CS 4250 Project Part 5
Upload to Canvas on or before midnight on
Monday, 2 Dec 2024.
Remember to access the server only from on campus or while logged in to the campus VPN.
Start this assignment with the nicely designed, normalized relations you
created for Project Part 4. Significant changes to the database schema after Part 4
has been satisfactorily completed must be suggested or approved by the professor.
This assignment will consist of implementing your schema in MariaDB and populating the database. You can use your
MariaDB account (see professor for your password) for all aspects of this assignment.
- Write an SQL database schema for your application, using
the CREATE TABLE
commands described in class. If you make any
minor changes to the relational schema from Part 4, please tell me the
rationale for your changes. (Minor changes would be those described in the list
below. A significant change - not allowed without prior approval -- is
deleting a field or table.)
- Pick suitable datatypes for each attribute. Consult the MariaDB documentation to determine
the principal options
that are available for types (your class notes may or may not cover the ones that you
require and your class notes may or may not contain the right declaration).
- Do not forget to specify at least one key for each
relation (using the PRIMARY KEY construct).
- Specify other choices for keys (candidate keys) via the UNIQUE construct.
- If some attribute should not be NULL, use
NOT NULL to specify this aspect.
- Also provide DEFAULT values wherever applicable.
- Indicate any foreign key (referential integrity) constraints that
are expected to hold for that relation. Include the declaration of foreign key
constraints for any appropriate relations.

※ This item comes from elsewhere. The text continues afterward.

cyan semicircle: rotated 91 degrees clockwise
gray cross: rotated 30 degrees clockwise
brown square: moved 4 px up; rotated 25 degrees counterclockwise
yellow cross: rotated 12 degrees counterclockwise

- (Note: phpMyAdmin requires
specification of attribute / field names in destination of foreign key references.
phpMyAdmin will produce error messages if you use the simplified convention in the book
of simply specifying "references tablename" when you mean
"references tablename(primary key field names)").
- Also mention any domain
specific constraints that you might require of your attributes, using
the CHECK construct. (Note that these may be constraints you
had no way of specifying in your ER diagram!)
- Load your table definitions into the database.
Now, execute some sample
INSERT, DELETE and UPDATE commands on
every one of your relations. Convince yourself that things are working
fine. Required: report any interesting observations that you make.
(Simple observations are fine, like "I learned not to UPDATE
a tuple I had not yet INSERTed.")
- Develop a substantial amount of data for your
application and load it into your relations using the bulk loading
facility provided in MariaDB: you can use either the
LOAD DATA INFILE
syntax or the
mariadb-import
program.
We require data in the order of 40-50 tuples, or more,
for each relation in your application. To create the data, either get it
from some web source or information repository (making sure that it is
public -- legal to use for non-profit purposes -- first, of course) or write a program in any scripting/programming
language (like PHP, Java, or Python) that can create large files of records in a
format acceptable to the bulk loader. Either way, realize that you may
need to transform data from one form to another to be acceptable for use
in MariaDB.
In very rare situations, one of your relations might require only
4--5 tuples. For example, if you are modeling international airplane flights, there
are only seven continents on the planet Earth, in which
case it is okay to have just a few tuples in that particular relation.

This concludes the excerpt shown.